DgSecure is Dataguise’s flagship product that can scan for sensitive elements in structured and unstructured data, and optionally mask or encrypt the data. Organizations can also monitor access to the sensitive data using DgSecure.
In this post, we describe the steps to scan objects in Amazon S3 buckets and protect them with masking or encryption. We’ll cover Amazon RDS and Amazon Redshift in a later blog post.
DgSecure Overall Architecture
There are four layers in the deployment architecture, as shown in Figure 1:
- The User Interface Layer: Consists of tools used to access DgSecure by the end user. This includes a browser-based UI, DGCL, the Dataguise Command Line, and REST APIs.
- The Server Layer: Includes the DgSecure Server, known as the “Controller,” which is attached to a metadata database. On AWS, this can be an Amazon RDS database. The Controller also has other enterprise integrations, such as LDAP, Active Directory, and standard Single Sign-On (SSO) systems.
- The Intelligent Data Processor Layer: Consists of one or more intelligent data processors (IDPs). There is one IDP per target data store type. For example, if the customer has data in Amazon S3 and Amazon Redshift that need to be scanned and protected, one S3 and one relational database management system (RDBMS) IDP are deployed. The Controller itself does not process any data from the target stores; that’s the job of the IDP. The Controller, therefore, does not contain any sensitive data from the targets.

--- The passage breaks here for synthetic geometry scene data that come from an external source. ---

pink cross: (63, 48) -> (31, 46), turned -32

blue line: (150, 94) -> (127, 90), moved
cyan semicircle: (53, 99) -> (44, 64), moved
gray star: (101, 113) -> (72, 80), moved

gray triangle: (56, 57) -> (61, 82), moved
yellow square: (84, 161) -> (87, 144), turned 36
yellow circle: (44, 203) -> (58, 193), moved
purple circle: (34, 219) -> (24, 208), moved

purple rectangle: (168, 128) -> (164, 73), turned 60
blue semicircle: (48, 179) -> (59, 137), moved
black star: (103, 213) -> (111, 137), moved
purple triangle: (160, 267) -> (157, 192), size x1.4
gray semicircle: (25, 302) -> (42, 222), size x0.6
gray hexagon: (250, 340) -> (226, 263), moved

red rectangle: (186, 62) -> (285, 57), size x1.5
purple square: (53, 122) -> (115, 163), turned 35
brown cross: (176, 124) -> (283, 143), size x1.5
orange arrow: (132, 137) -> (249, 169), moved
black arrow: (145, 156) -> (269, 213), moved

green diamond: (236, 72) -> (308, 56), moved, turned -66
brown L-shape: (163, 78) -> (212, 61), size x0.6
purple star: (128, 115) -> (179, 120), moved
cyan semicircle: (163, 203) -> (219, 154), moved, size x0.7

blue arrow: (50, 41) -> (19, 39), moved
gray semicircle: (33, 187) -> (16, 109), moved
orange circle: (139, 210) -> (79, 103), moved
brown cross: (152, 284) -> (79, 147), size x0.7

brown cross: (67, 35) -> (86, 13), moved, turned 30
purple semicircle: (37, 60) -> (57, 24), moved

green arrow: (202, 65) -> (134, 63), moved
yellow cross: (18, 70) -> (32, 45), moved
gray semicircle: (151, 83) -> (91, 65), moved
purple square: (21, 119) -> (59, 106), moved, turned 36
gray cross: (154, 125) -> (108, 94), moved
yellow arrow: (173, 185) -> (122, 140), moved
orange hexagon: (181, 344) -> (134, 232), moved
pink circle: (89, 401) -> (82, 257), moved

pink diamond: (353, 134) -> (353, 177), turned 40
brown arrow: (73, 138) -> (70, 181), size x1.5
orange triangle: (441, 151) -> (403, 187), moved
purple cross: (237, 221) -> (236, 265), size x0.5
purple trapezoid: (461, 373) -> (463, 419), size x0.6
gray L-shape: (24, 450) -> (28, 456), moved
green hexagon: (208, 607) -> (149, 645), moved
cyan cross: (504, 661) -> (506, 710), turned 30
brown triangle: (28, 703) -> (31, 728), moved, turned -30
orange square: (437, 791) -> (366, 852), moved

- The Target DataStore Layer: Consists of the customer’s data stores, both cloud and on-premises. DgSecure supports a wide range of target data stores, and Dataguise is expanding the supported list regularly based on customer demand.
Figure 1 – DgSecure overall architecture.

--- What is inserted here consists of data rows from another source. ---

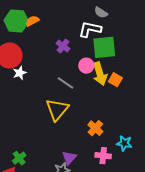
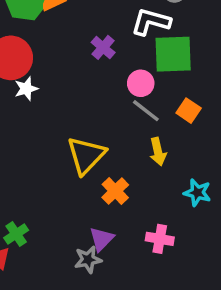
yellow arrow: (100, 74) -> (158, 152), moved, size x0.7
gray line: (65, 83) -> (146, 111), moved
orange cross: (95, 128) -> (115, 191), moved
cyan star: (124, 143) -> (197, 193), moved

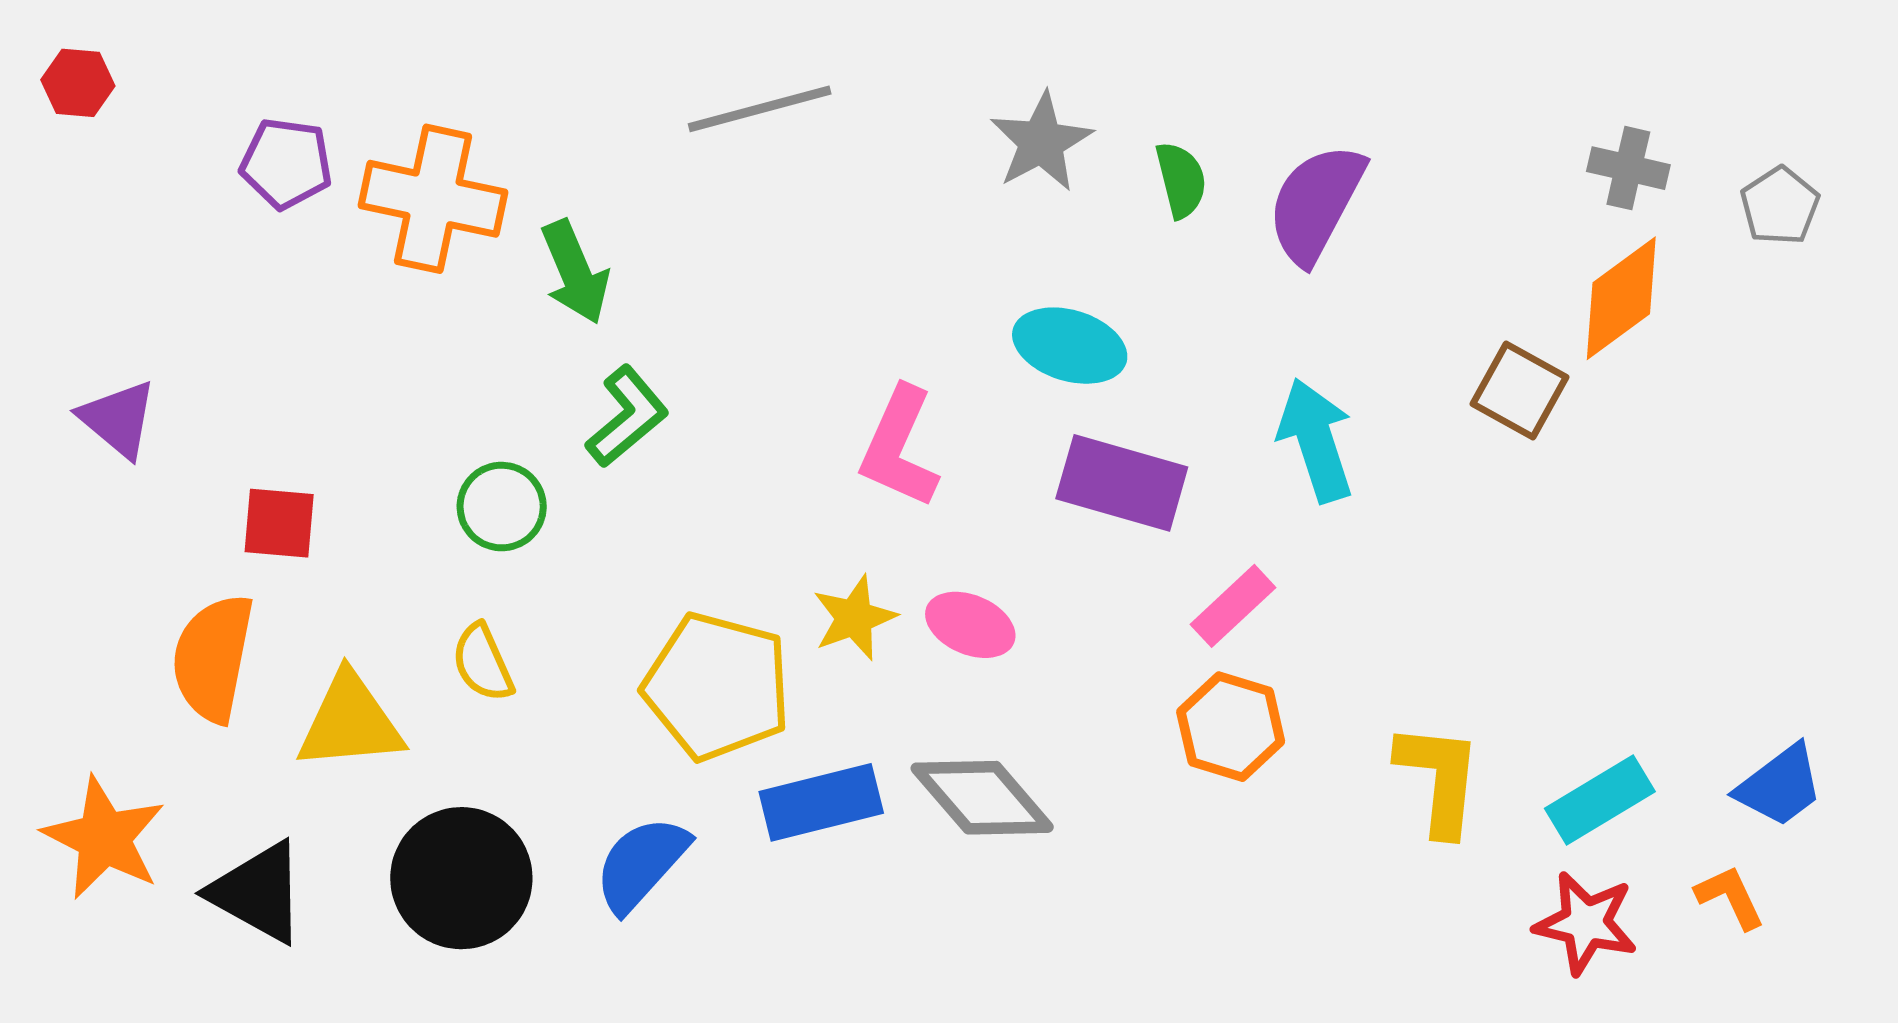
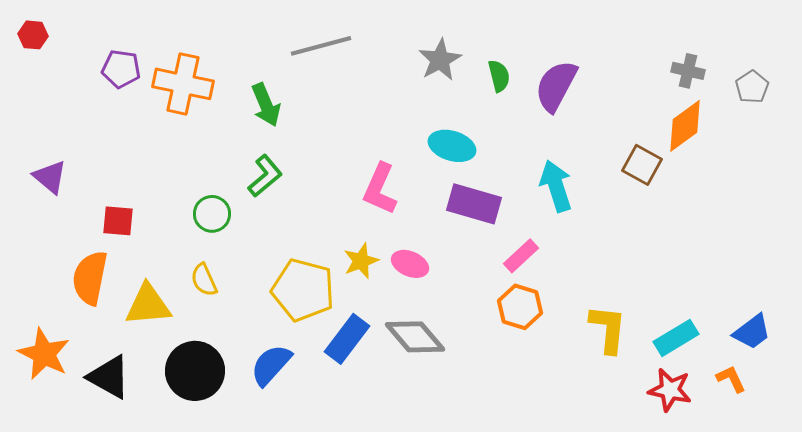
green arrow: (575, 272) -> (266, 105), moved
blue rectangle: (821, 802) -> (347, 339), turned -39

DgSecure Architecture for Amazon S3 Operations
For Amazon S3 operations, the overall architecture is simplified in Figure 2. Users interact with the DgSecure server via either the browser-based UI, the Command Line, or the REST APIs.
The DgSecure server sends commands to the Amazon S3 IDP for scanning or protecting objects within Amazon S3 buckets. The Amazon S3 IDP provisions its own compute for the processing.
The resources allocated for the compute are fully configurable by the user of DgSecure. The Amazon S3 IDP can reside in the same Amazon Elastic Compute Cloud (Amazon EC2) instance or in a separate EC2 instance from the Controller. Multiple IDPs can be attached to a single Controller.
Figure 2 – DgSecure architecture for Amazon S3 operations.
We’ll be using the CustomerDim.csv data set from the AdventureWorks sample database that originated in Microsoft and is used widely for database examples. This dataset, along with others in the AdventureWorks example, can be found in AdventureWorks DimCustomer.csv.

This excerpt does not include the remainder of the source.